On May 27, 2016, Hampton University’s Partnership for Research and Education in Materials (PREM) joined the Virginia Aquarium’s Communicating Ocean Science to Informal Audiences (COSIA) for a day of training and development. Hampton University’s PREM and Virginia Beach Aquarium’s COSIA collaborated in providing professional training and practice in exploring strategic and effective means for conversing (highly) technical science to informal, non-technical audiences. 

Dr. Guerrero-Munoz and Dr. Stefan M. Cooper Jr. were permitted creative input and devised a chemistry “Polymer Demonstration” infused with elements from ocean science. The understructure of the training involved introducing and providing informative education centering on synthetic and natural polymers.
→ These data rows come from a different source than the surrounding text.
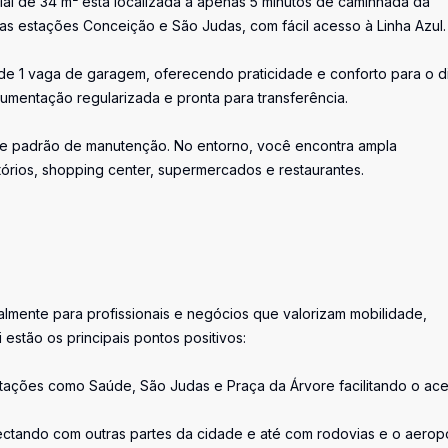
cial de 34 m² está localizada a apenas 5 minutos de caminhada da
as estações Conceição e São Judas, com fácil acesso à Linha Azul.
 de 1 vaga de garagem, oferecendo praticidade e conforto para o d
umentação regularizada e pronta para transferência.
nte padrão de manutenção. No entorno, você encontra ampla
rtórios, shopping center, supermercados e restaurantes.
ialmente para profissionais e negócios que valorizam mobilidade,
 estão os principais pontos positivos:
stações como Saúde, São Judas e Praça da Árvore facilitando o ac
ectando com outras partes da cidade e até com rodovias e o aerop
The hands-on component involved adding Elmer’s School Glue to a solution of Borax in water, which upon stirring facilitated the chemical reaction between polyvinylacetate in the glue and borax (Na2B4O7?10 H2O) affording a flexible, cross-linked polymer. Importantly, the “silly putty” is non-toxic, environmentally safe and biodegradable.

PREM Visits to Applied Research Center at Jefferson Lab

In June 2016, PREM’s Undergraduate Summer Research Internship Program (UG-SRIP) participants visited W&M’s Applied Research Center (ARC) at Jefferson Lab in Newport News, Virginia, to see and learn about accessible equipment within ARC facilities.

The Applied Research Center provides requisite support to research efforts at Hampton University (HU). A gregarious partnership between HU’s PREM and William and Mary’s (W&M) ARC facility within ARC core facilities has afforded fruitful gains for HU. W&M has permitted HU use of its characterization equipment, which includes an auspiciously compact countertop Scanning Electron Microscope (SEM), a Time of Flight Secondary Ion Mass Spectrometer (ToF/SIMs),  Fourier Transform Infrared Spectrometer (FTIR), Atomic Force Microscope (AFM), ellipsometer, and various optical microscopes.

PREM’s UG-SRIP: Chris Johnson, Joshua Williams, Breyah Matthews, and Ciera Matthews. W&M Staff: Olga Trofimova, Ben Kincaid, Amy Wilkerson (not present).